Reviews of Cradle of Gold
"Hiram Bingham and the Machu Picchu saga deserve no less than Cradle of Gold, Christopher Heaney's thorough, engrossing portrait of a mercurial figure at a crucial juncture of his life."
Alvaro Vargas Llosa
The Wall Street Journal
"Heaney tells Bingham's fascinating story well. But this excellent book is more than just a rollicking adventure tale – it is also a nuanced study of conflicting claims on history."
The Financial Times
"A well-researched and very readable biography of Bingham…[Heaney] probes the depths of Bingham's work and character, examining setbacks, scandals, and achievements and skillfully unraveling Bingham's role in the controversy that still exists today between the government of Peru and Yale University over the ownership of the Machu Picchu burials and artifacts."
"Offers a wealth of information."
The Chronicle of Higher Education
"A fascinating work of narrative history that combines careful research with a subtle portrait of a man of great contradictions. Hiram Bingham was an explorer, adventurer, extraordinary scholar, U.S. Senator, and, in the eyes of many, high-handed thief. Heaney's highly readable book at last gives him his due."
author of King Leopold's Ghost
"Full of intriguing detail and carefully researched, this is a fitting testimony to one of the greatest of American explorers."
author of The White Rock
"Cradle of Gold brilliantly tells the story of how Hiram Bingham revealed Machu Picchu to the world. Chris Heaney combines dogged research with a gift for storytelling and a historian's rich and nuanced understanding of his subject's times. Bingham emerges as a complex, even tragic figure who, for all his faults, generated real excitement about Peru's past as no one had before. Heaney beautifully and skillfully captures the cultural clash between Bingham and his Peruvian hosts, without for a moment losing the momentum of this gripping story. The result is an immensely compelling tale of exploration and exploitation that has waited nearly a century for the right chronicler. In Chris Heaney, Bingham's story has finally found it."
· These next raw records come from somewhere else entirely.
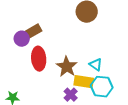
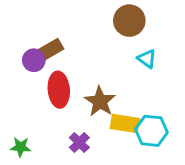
cyan triangle: (96, 65) -> (147, 59), moved
purple cross: (71, 95) -> (79, 143), moved

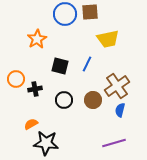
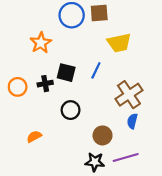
black cross: (35, 89) -> (45, 84), moved
brown circle: (93, 100) -> (103, 135), moved
black star: (46, 143) -> (95, 162), moved, size x0.7

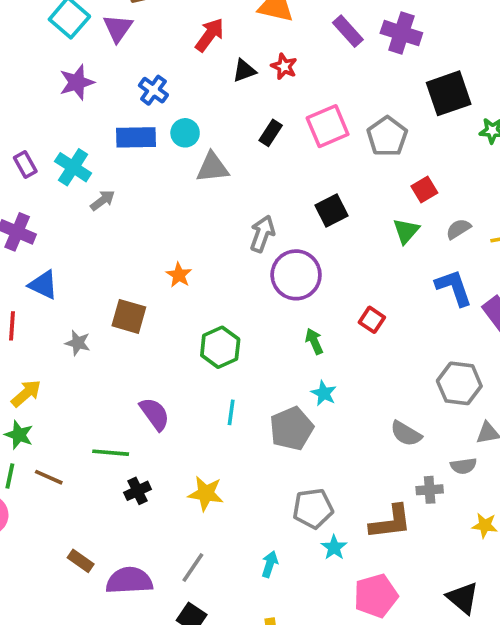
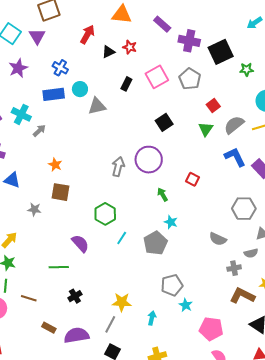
purple cross: (401, 33) -> (189, 41), moved
gray semicircle: (458, 229) -> (234, 125), size x1.5
gray arrow: (262, 234) -> (118, 167), moved
orange star: (179, 275) -> (55, 165), moved
green hexagon: (220, 347) -> (105, 214), moved
cyan line: (231, 412) -> (122, 238), turned 32
brown line: (49, 477) -> (29, 298), moved
black cross: (137, 491) -> (75, 296), moved
yellow star: (206, 493) -> (122, 302), moved
brown L-shape: (390, 522) -> (242, 296), moved, turned -140
pink pentagon: (376, 596) -> (211, 329), turned 30

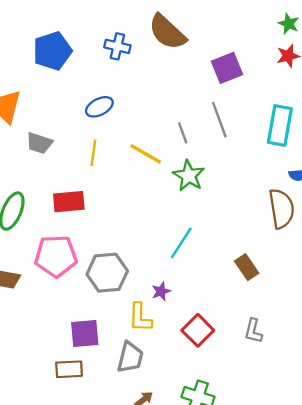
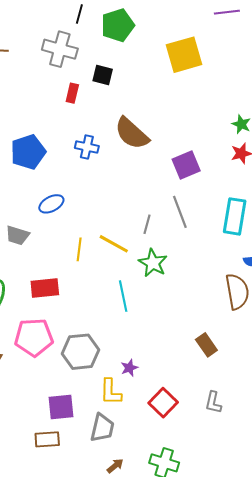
blue ellipse: (99, 107) -> (51, 204), moved
gray line: (183, 133) -> (147, 224), turned 36
yellow line: (93, 153) -> (79, 249), moved
cyan line: (181, 243) -> (123, 296), moved, turned -44

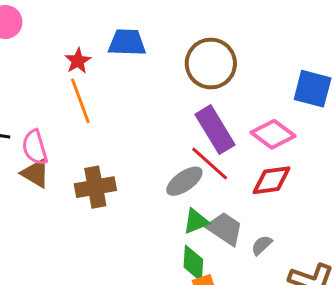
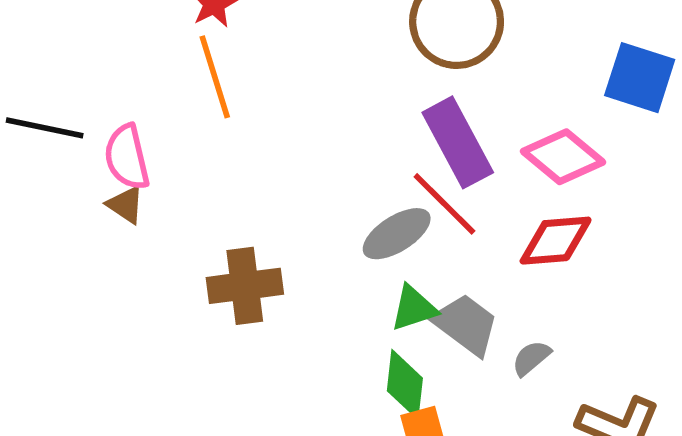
brown triangle: (35, 173) -> (126, 205), size x0.7
brown cross: (95, 187) -> (245, 286), moved

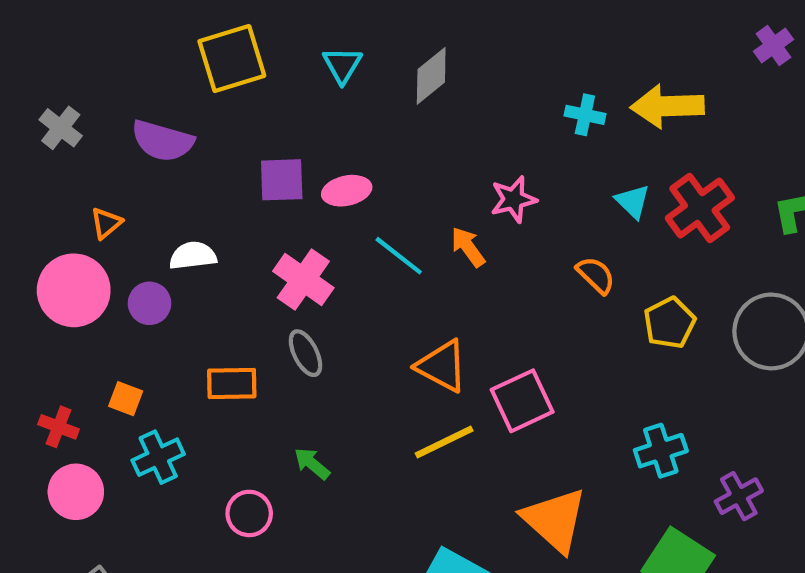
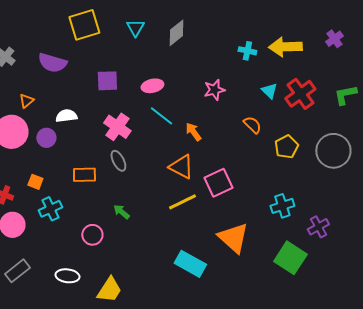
purple cross: (773, 45) -> (334, 39), moved
pink ellipse: (347, 191) -> (152, 86), moved
orange arrow: (468, 247) -> (193, 132), moved

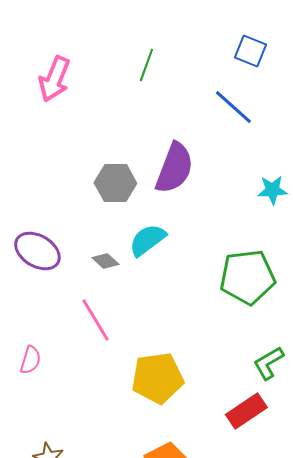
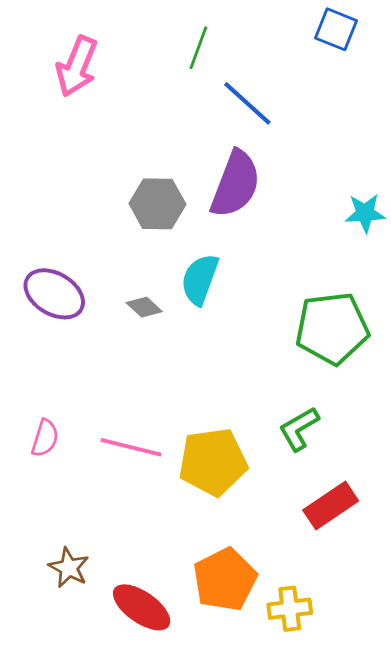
blue line: (233, 107) -> (247, 103), moved
cyan semicircle: (147, 240) -> (200, 279), turned -33
pink line: (95, 320) -> (131, 447), moved, turned -45
green L-shape: (268, 363) -> (299, 429), moved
author of Stealing History: Tomb Raiders, Smugglers, and the Looting of the Ancient World
"Cradle of Gold is a wonderfully moving account of those who invented and reinvented three cities nestled deep in the eastern slopes of the Peruvian Andes: Vitcos, Vilcabamba, and Macchu Picchu. It is also a subtle, penetrating study of the imperial hubris of early twenty-century US archeology as it traces the origins of Yale's misbegotten collections of Peruvian “antiquities.” It is a powerfully argued ethical call for the “skulls and bones” of hundreds of both humble and powerful Andeans to be returned to Peru, to their original, ancient, resting grounds, not to museums of natural history, where they do not belong."
Jorge Cañizares-Esguerra, Alice Drysdale Sheffield Professor of History, University of Texas at Austin, author of Puritan Conquistadors: Iberianizing the Atlantic, 1550-1700
"An unforgettable journey into the heart of Peru's past that takes the reader on a hunt for the lost cities of the Incas, the famous Machu Picchu among them. It's also a sensitively written portrait of Hiram Bingham, one of the last great explorers of our time--a man set on fulfilling his destiny--and a judicious historical account of the disenfranchisement of the Peruvian people, who had their heritage stolen by those claiming to protect it."
author of Final Voyage and A Voyage for Madmen
"Cradle of Gold illuminates Bingham's stunning and controversial discovery-and singular life-with gripping pacing and vivid detail. The book's young author, Christopher Heaney, is a notable discovery in his own right."
author of America, 1908
"Hiram Bingham's excavation of Machu Picchu in the early twentieth century is one of the most intriguing stories in a crowded era of exploration."
author of The River of Doubt
"Biography and history blend together in this excellently chronicled account of Hiram Bingham and his early 20th century exploration of Peru and his search for three cities, one of which is Machu Picchu, buried deep in the eastern slopes of the Andes mountains. Explorer, adventurer, scholar, and sometimes labeled as a thief, Bingham was possessed by stories relating to the lost cities of the Incan Empire. The son of a missionary family living in Hawaii and converting the islands' natives to Christianity, Bingham completed his education at Yale University and later married into the wealthy Tiffany family whose money enabled him a leisurely life and provided large monetary sums to help finance his explorations and exploitations of Peru. Bingham's excavation of Machu Picchu unearthed a treasury of valuable artifacts which were brought back to the US and displayed at the Yale Peabody Museum of Natural History. The Peruvian government soon waged a complaint against Bingham and Yale, saying their country was robbed of its ancient heritage and demanded a return of everything that had been removed from the Andean sites, thus beginning a battle that has continued in US courts for nearly a century. Heaney's detailed narrative probes deep into this controversial explorer's work and character, providing the reader with a gripping portrait of a man driven by his own destiny. Highly recommend."